The History of Spices
Spices provide insight into the relationships between cultures and the expansion of human knowledge across the globe.The history of spices often examines the manner spices from the ancient world were gathered, grown, processed, and transported. For instance, spices like nutmeg, cinnamon, and cloves, which are most often associated with the early world were actually more common among the ancient civilizations because these particular spices did not need to be ground into a powder to transport or consume. In the modern world spices ground into a powder have actually added to their cost.
Earliest Recipes
  
The history of spices wouldn’t be complete without examining some of the world’s oldest spice recipes. In ancient China, a spice blend was developed to represent Wu Yi (the five tastes). This spice blend encompasses all five tastes—sweet, sour, bitter, salty, and umami—and uses five different spices to symbolize each of the five tastes. This Chinese 5 spice is a mixture of star anise, cloves, cinnamon, Sichuan (Szechuan) peppercorns, and fennel seeds. In ancient Egypt, a similar blend was developed based on the colors of the desert and featured black pepper. The Romans used black pepper studded with red peppers. The Greeks developed their own special blend of spices, which included red pepper, juniper berries, and cinnamon, while the Persians used nutmeg, cardamom, anise, and turmeric.
Food PreservationSpices also played an important role in the preservation of food in the ancient world. Both Egyptians and Romans used Coriander seed oil to preserve foods needing to be kept cold. These spices also helped promote the consumption of fruits, nuts, seeds, and legumes throughout the ancient world. Salt has also been used as a preservative for ages and works to preserve food by drawing water out of food and dehydrating it. All living things require water and cannot grow in the absence of it, including the bacteria which can cause food poisoning.

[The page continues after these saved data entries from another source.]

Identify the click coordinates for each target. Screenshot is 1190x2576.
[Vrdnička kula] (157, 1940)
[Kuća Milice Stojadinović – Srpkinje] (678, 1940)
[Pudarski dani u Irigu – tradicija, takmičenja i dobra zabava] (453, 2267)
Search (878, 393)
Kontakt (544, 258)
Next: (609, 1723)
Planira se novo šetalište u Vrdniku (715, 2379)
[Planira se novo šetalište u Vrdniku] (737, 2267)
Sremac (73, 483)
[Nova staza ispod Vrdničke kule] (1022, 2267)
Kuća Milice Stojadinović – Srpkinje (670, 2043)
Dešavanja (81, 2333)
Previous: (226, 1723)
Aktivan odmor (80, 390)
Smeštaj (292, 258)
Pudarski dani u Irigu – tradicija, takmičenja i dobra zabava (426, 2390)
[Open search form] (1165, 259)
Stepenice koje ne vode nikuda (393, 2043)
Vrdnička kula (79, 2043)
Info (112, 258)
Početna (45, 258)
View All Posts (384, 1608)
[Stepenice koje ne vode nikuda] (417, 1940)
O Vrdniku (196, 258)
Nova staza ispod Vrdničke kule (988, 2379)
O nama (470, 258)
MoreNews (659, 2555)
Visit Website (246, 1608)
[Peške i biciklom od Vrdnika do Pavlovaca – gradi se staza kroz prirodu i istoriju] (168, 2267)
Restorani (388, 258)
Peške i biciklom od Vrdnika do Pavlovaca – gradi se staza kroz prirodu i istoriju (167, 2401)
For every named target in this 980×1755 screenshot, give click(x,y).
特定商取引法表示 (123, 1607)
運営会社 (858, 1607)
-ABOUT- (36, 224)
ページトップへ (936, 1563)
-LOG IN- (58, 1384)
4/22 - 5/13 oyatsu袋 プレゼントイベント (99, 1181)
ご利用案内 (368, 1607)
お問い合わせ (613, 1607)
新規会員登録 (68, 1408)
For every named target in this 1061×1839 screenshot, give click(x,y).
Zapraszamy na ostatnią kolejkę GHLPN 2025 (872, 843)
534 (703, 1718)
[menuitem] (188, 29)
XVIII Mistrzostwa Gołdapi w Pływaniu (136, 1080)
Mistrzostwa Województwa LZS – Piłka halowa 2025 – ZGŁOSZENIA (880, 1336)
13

Salt also kills microbes. High salt is toxic to most (not all) microbes because of the effect of osmolarity, or water pressure. Water diffuses between cells in the environment so that the concentration of solutes (such as salt) is the same on both sides of the cell. In very high salt solutions, many microbes will rupture due to the difference in pressure between the outside and inside of the organism. High salt can also be toxic to the internal processes of microbes, affecting DNA and enzymes.
  
Spices, and the routes they traveled, most notably the silk road, helped launch a world economy. The Silk Road was and is a network of trade routes connecting the East and West, and was central to the economic, cultural, political, and religious interactions between these regions from the 2nd century BCE to the 18th century.
The Silk Road derives its name from the lucrative trade in silk carried along its length, beginning in the Han dynasty in China (207 BCE–220 CE). The Han dynasty expanded the Central Asian section of the trade routes around 114 BCE through the missions and explorations of the Chinese imperial envoy Zhang Qian, as well as several military conquests. The Chinese took great interest in the security of their trade products, including rare spices, and extended the Great Wall of China to ensure the protection of the trade route.
The Silk Road trade played a significant role in the development of the civilizations of China, Korea, Japan, the Indian subcontinent, Iran, Europe, the Horn of Africa and Arabia, opening long-distance political and economic relations between the civilizations. Though silk was the major trade item exported from China, many other goods and ideas were exchanged, including religions (especially Buddhism), syncretic philosophies, sciences, technologies like paper and gunpowder, and of course spices. So in addition to economic trade, the Silk Road was a route for cultural trade among the civilizations along its network.